Elle quitta son lieu de résidence et se retrouva de nouveau dans la rue, où comme il l'avait promis Naruto l'attendait toujours.

-Prête ?, lui demanda-t-il une fois qu'elle fut à son niveau.

-Prête !, confirma-t-elle.

-Alors en route !

-Naruto…

-Je t'écoute.

-Me faire du mal est le seul moyen qui me soulage et qui me permet de me laver de mes échecs, si je puis dire, maintenant que tu es au courant et que tu veux que je cesse cette thérapie malsaine je ne sais pas comment je vais évacuer ma douleur…

Elle caressa machinalement ses poignets, là où elle se tranchait habituellement les veines.

-En t'ouvrant à moi, répondit-il sincèrement, en s'abstenant de commenter son geste.

-M'ouvrir à toi ? Tu veux dire en te confiant mes états d'âmes ?

-Pas forcément non, tu pourras me raconter ta journée, le dernier potin que tu auras entendu, tes projets pour tes futures jours de repos...Tout ce que tu voudras, quelque chose d'important ou d'insignifiant...L'essentiel c'est que lorsque la tentation sera trop forte tu viennes me voir et que tu me parles au lieu de céder à cette pulsion, expliqua-t-il.

-De vraiment tout je pourrais te parler des fleurs , de mes occupations de la journée, de stratégies, de vêtements, énuméra-t-elle à titre d'exemples.

-Oui Ino vraiment de tout, confirma-t-il en souriant.

-Mais que ferons-nous si je ne veux pas parler, si les mots restent coincés dans ma gorge ?, le questionna-t-elle timidement.

-Alors nous nous entraînerons, et à la fin tu seras tellement fatiguée que la seule chose à laquelle tu songeras ce sera de rejoindre ton lit au plus vite et de dormir, promis-t-il.

-Tu as toujours réponse à tout, constata-t-elle en roulant des yeux.

-Je suis simplement déterminé à te faire réaliser que tu n'es coupable de rien, pour que tu puisses si tu le souhaites reprendre des missions, et surtout pour que tu puisses être de nouveau heureuse.

-Tu crois honnêtement que c'est possible ?

-Bien sûr, tu verras ce ne sera pas simple et certains jours tu me détesteras mais un matin tu te réveilleras et tu n'auras fait la paix avec toi-même, jusqu'à ce que cela arrive je serai là avec toi et je ne reviens jamais sur une promesse c'est…

-Je sais, je sais, c'est ta voie du ninja !, le coupa-t-elle sachant pertinemment ce qu'il allait ajouter.

-Regarde tu es sur la bonne route je commence déjà à t'agacer, plaisanta-t-il.

-Rappelle-moi de féliciter Sakura pour être parvenue à te supporter toutes ces années, répondit-elle sur le même ton léger. »

Ino réussit à sourire pour la première fois depuis des mois sans avoir à se forcer.
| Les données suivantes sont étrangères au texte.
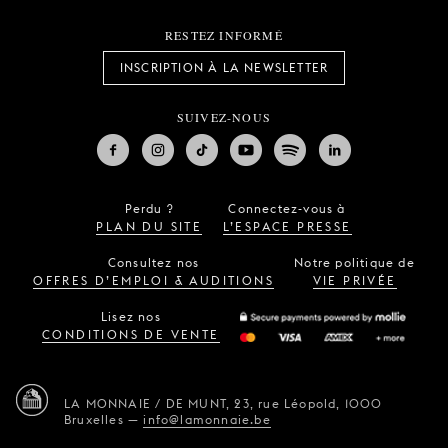
RESTEZ INFORMÉ
INSCRIPTION À LA NEWSLETTER
SUIVEZ-NOUS
Perdu ?
Connectez-vous à
PLAN DU SITE
L’ESPACE PRESSE
Consultez nos
Notre politique de
OFFRES D’EMPLOI & AUDITIONS
VIE PRIVÉE
Lisez nos
CONDITIONS DE VENTE
LA MONNAIE / DE MUNT,
23, rue Léopold,
1000
Bruxelles
—
info@lamonnaie.be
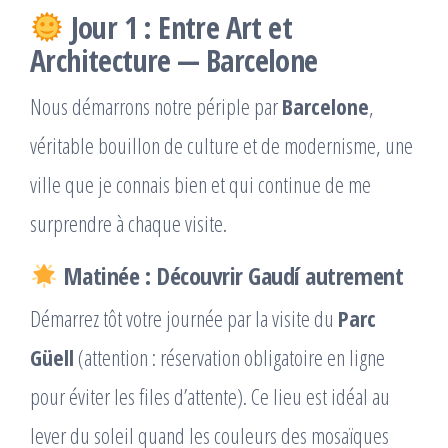
Jour 1 : Entre Art et
Architecture — Barcelone
Nous démarrons notre périple par
Barcelone
,
véritable bouillon de culture et de modernisme, une
ville que je connais bien et qui continue de me
surprendre à chaque visite.
Matinée : Découvrir Gaudí autrement
Démarrez tôt votre journée par la visite du
Parc
Güell
(attention : réservation obligatoire en ligne
pour éviter les files d’attente). Ce lieu est idéal au
lever du soleil quand les couleurs des mosaïques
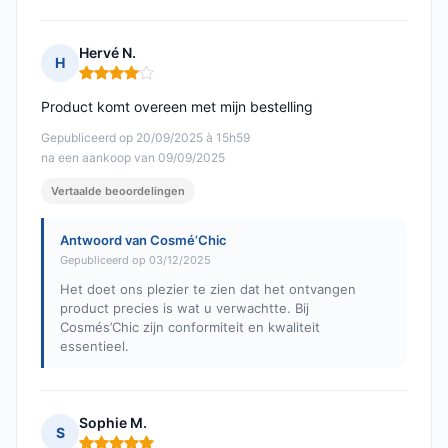
Hervé N.
H
Opmerking: 4 van 5
Product komt overeen met mijn bestelling
Gepubliceerd op 20/09/2025 à 15h59
na een aankoop van 09/09/2025
Vertaalde beoordelingen
Antwoord van Cosmé’Chic
Gepubliceerd op 03/12/2025
Het doet ons plezier te zien dat het ontvangen
product precies is wat u verwachtte. Bij
Cosmés’Chic zijn conformiteit en kwaliteit
essentieel.
Sophie M.
S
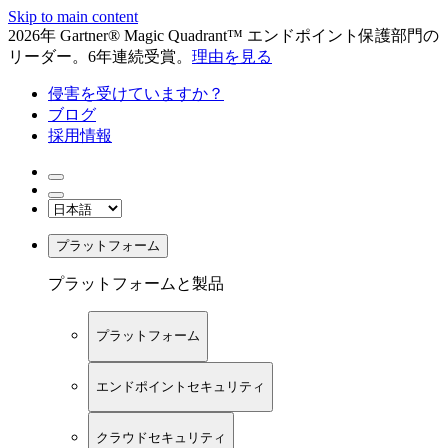
Skip to main content
2026年 Gartner® Magic Quadrant™ エンドポイント保護部門の
リーダー。6年連続受賞。
理由を見る
侵害を受けていますか？
ブログ
採用情報
プラットフォーム
プラットフォームと製品
プラットフォーム
エンドポイントセキュリティ
クラウドセキュリティ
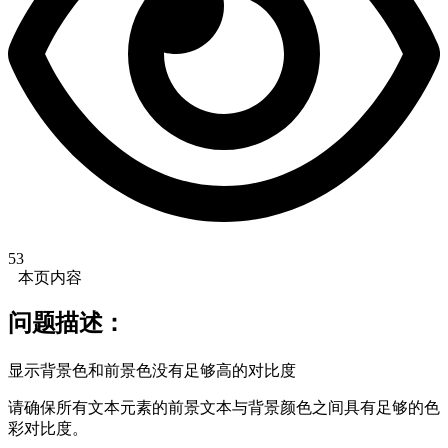
53
本页内容
问题描述：
显示背景色和前景色没有足够高的对比度
请确保所有文本元素的前景文本与背景颜色之间具有足够的色
彩对比度。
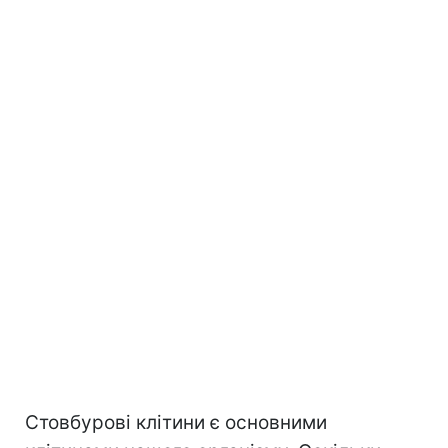
Стовбурові клітини є основними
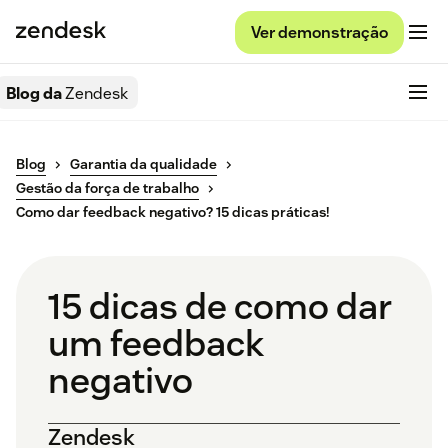
Ver demonstração
Blog da
Zendesk
Blog
Garantia da qualidade
Gestão da força de trabalho
Como dar feedback negativo? 15 dicas práticas!
15 dicas de como dar
um feedback
negativo
Zendesk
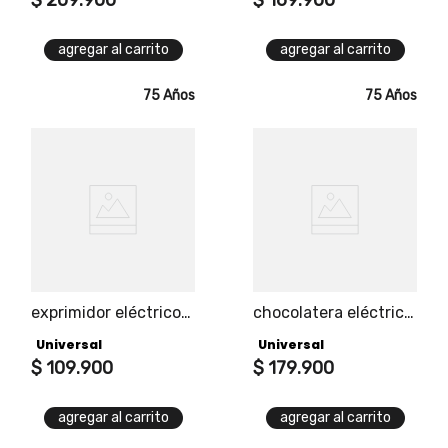
automático al hervir
el agua.
agregar al carrito
agregar al carrito
75 Años
75 Años
exprimidor eléctrico
chocolatera eléctrica
mixy fresh universal
rustik black universal,
Universal
Universal
tipo jarra, capacidad
4 funciones. jarra
1.5l, arranque
$
109
.
900
desmontable,
$
179
.
900
automático, 2
capacidad para 2
tamaños de conos.
tazas, prepara tus
agregar al carrito
agregar al carrito
bebidas en barra o en
polvo.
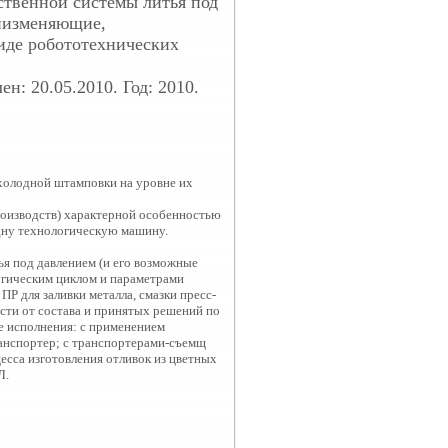
ственной системы литья под
иизменяющие,
иде робототехнических
н: 20.05.2010. Год: 2010.
холодной штамповки на уровне их
производств) характерной особенностью
одну технологическую машину.
я под давлением (и его возможные
огическим циклом и параметрами
Р для заливки металла, смазки пресс-
ости от состава и принятых решений по
е исполнения: с применением
ранспортер; с транспортерами-съемщ
сса изготовления отливок из цветных
Л.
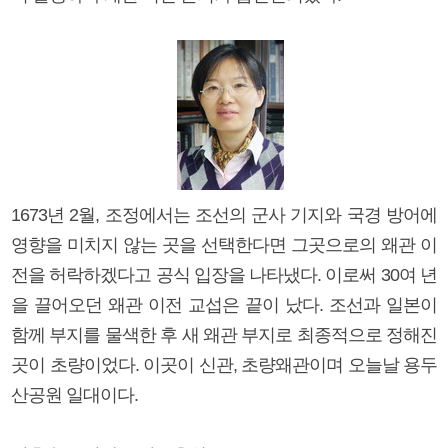
1673년 2월, 조정에서는 조선의 군사 기지와 국경 방어에
영향을 미치지 않는 곳을 선택한다면 그곳으로의 왜관 이
전을 허락하겠다고 공식 입장을 나타냈다. 이로써 30여 년
을 끌어오던 왜관 이전 교섭은 끝이 났다. 조선과 일본이
함께 부지를 물색한 후 새 왜관 부지로 최종적으로 정해진
곳이 초량이었다. 이곳이 신관, 초량왜관이며 오늘날 용두
산공원 일대이다.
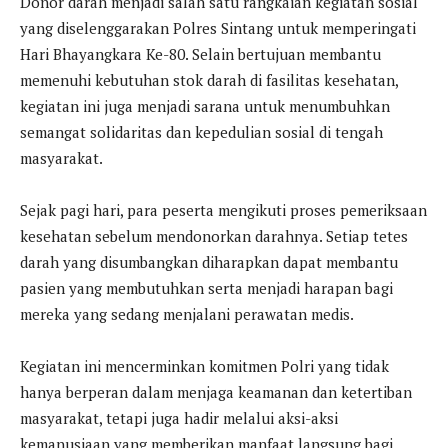
Donor darah menjadi salah satu rangkaian kegiatan sosial
yang diselenggarakan Polres Sintang untuk memperingati
Hari Bhayangkara Ke-80. Selain bertujuan membantu
memenuhi kebutuhan stok darah di fasilitas kesehatan,
kegiatan ini juga menjadi sarana untuk menumbuhkan
semangat solidaritas dan kepedulian sosial di tengah
masyarakat.
Sejak pagi hari, para peserta mengikuti proses pemeriksaan
kesehatan sebelum mendonorkan darahnya. Setiap tetes
darah yang disumbangkan diharapkan dapat membantu
pasien yang membutuhkan serta menjadi harapan bagi
mereka yang sedang menjalani perawatan medis.
Kegiatan ini mencerminkan komitmen Polri yang tidak
hanya berperan dalam menjaga keamanan dan ketertiban
masyarakat, tetapi juga hadir melalui aksi-aksi
kemanusiaan yang memberikan manfaat langsung bagi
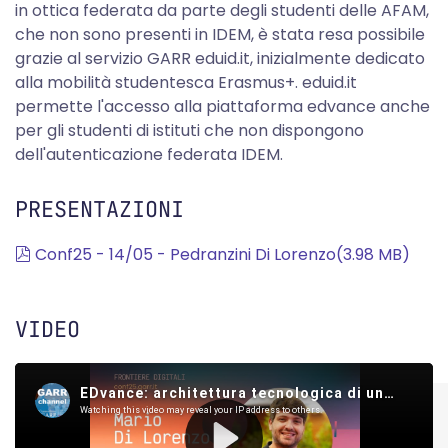
in ottica federata da parte degli studenti delle AFAM,
che non sono presenti in IDEM, è stata resa possibile
grazie al servizio GARR eduid.it, inizialmente dedicato
alla mobilità studentesca Erasmus+. eduid.it
permette l'accesso alla piattaforma edvance anche
per gli studenti di istituti che non dispongono
dell'autenticazione federata IDEM.
PRESENTAZIONI
pdf
Conf25 - 14/05 - Pedranzini Di Lorenzo
(
3.98 MB
)
VIDEO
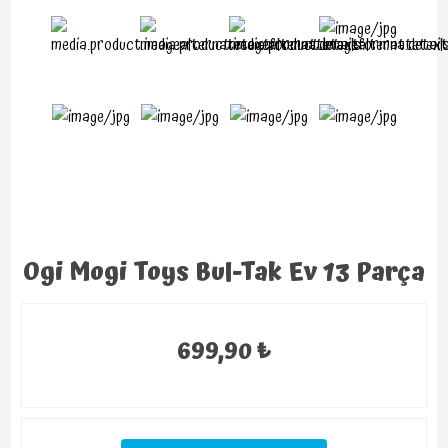
Ogi Mogi Toys Bul-Tak Ev 13 Parça
699,90 ₺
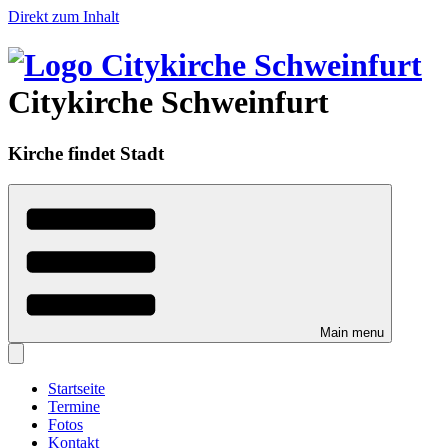
Direkt zum Inhalt
Citykirche Schweinfurt
Kirche findet Stadt
Main menu
Startseite
Termine
Fotos
Kontakt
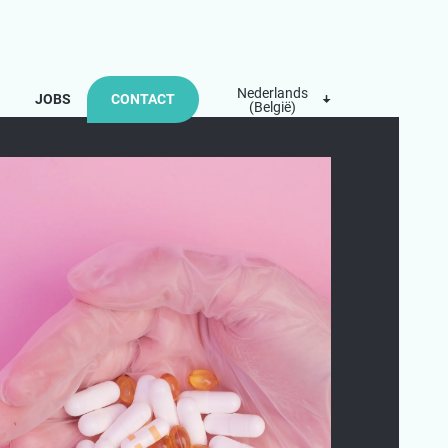
Nederlands
JOBS
CONTACT
(België)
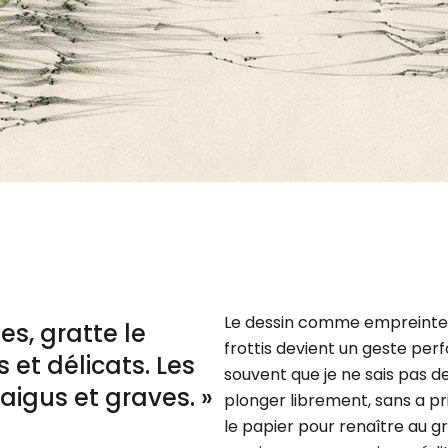
Le dessin comme empreinte du
es, gratte le
frottis devient un geste perf
 et délicats. Les
souvent que je ne sais pas de
aigus et graves. »
plonger librement, sans a pr
le papier pour renaître au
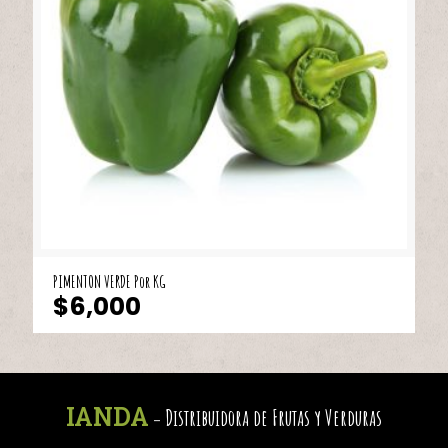
PIMENTON VERDE Por KG
$
6,000
IANDA
Distribuidora de Frutas y Verduras
-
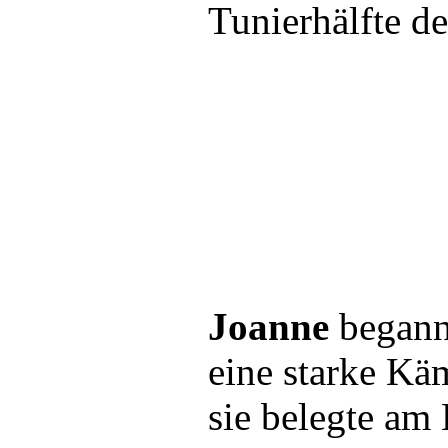
Tunierhälfte de
Joanne
begann 
eine starke Kä
sie belegte am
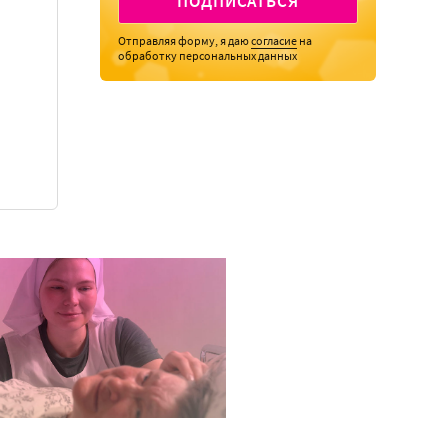
ПОДПИСАТЬСЯ
Отправляя форму, я даю
согласие
на
обработку персональных данных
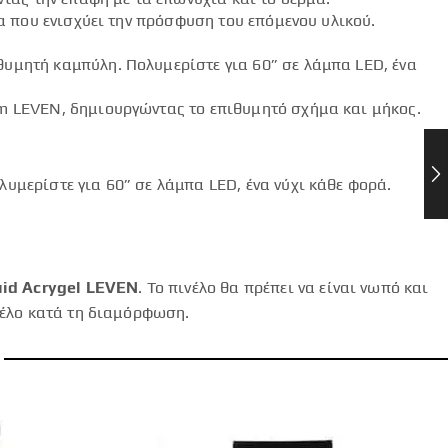
α που ενισχύει την πρόσφυση του επόμενου υλικού.
υμητή καμπύλη. Πολυμερίστε για 60” σε λάμπα LED, ένα
em LEVEN, δημιουργώντας το επιθυμητό σχήμα και μήκος.
υμερίστε για 60” σε λάμπα LED, ένα νύχι κάθε φορά.
uid Acrygel LEVEN
. Το πινέλο θα πρέπει να είναι νωπό και
νέλο κατά τη διαμόρφωση.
La bataille était très loin d'être gagnée, il lui faudrait toute la volonté du monde et toute son énergie pour ne pas entailler ses jolies veines. Elle n'était pas certaine que cela suffirait, mais elle avait foi en Naruto, il était le meilleur soutien moral dont elle puisse rêver. Il ne la jugerait pas, il ne lui dirait pas de se débrouiller toute seule, il ne la repousserait pas, il serait là dans les bons comme dans les mauvais moments (il ne s'était pas esquivé lorsqu'elle s'était déchaînée contre lui). Avec lui son secret était bien gardé.